What is needed is an exact copy of the line that contains "светлые обои или панели помогут визуально" and of all later lines to the end of the records below, with no other lines.

(Saved entries)

================================

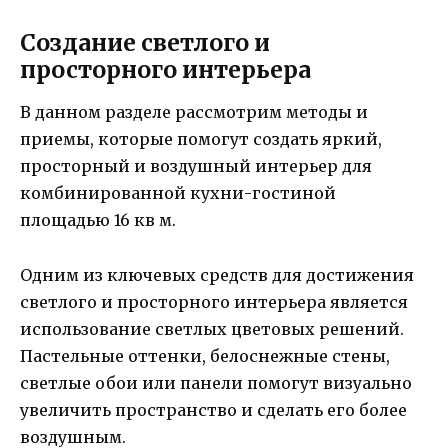
Создание светлого и
просторного интерьера
В данном разделе рассмотрим методы и
приемы, которые помогут создать яркий,
просторный и воздушный интерьер для
комбинированной кухни-гостиной
площадью 16 кв м.
Одним из ключевых средств для достижения
светлого и просторного интерьера является
использование светлых цветовых решений.
Пастельные оттенки, белоснежные стены,
светлые обои или панели помогут визуально
увеличить пространство и сделать его более
воздушным.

================================

• [The completed task]
светлые обои или панели помогут визуально
увеличить пространство и сделать его более
воздушным.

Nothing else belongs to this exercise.